TRY IT
Of the records below, reproduce only the span that opens with the line containing "presidentdopubg" and closes with the last line.

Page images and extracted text
########################################

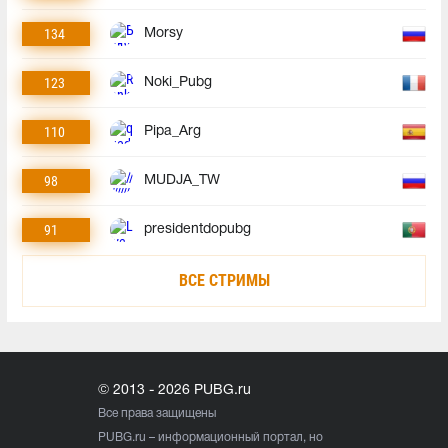
134
Morsy
123
Noki_Pubg
110
Pipa_Arg
98
MUDJA_TW
91
presidentdopubg
ВСЕ СТРИМЫ
© 2013 - 2026 PUBG.ru
Все права защищены
PUBG.ru
– информационный портал, но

########################################

OUTPUT FOR THIS EXERCISE
presidentdopubg
ВСЕ СТРИМЫ
© 2013 - 2026 PUBG.ru
Все права защищены
PUBG.ru
– информационный портал, но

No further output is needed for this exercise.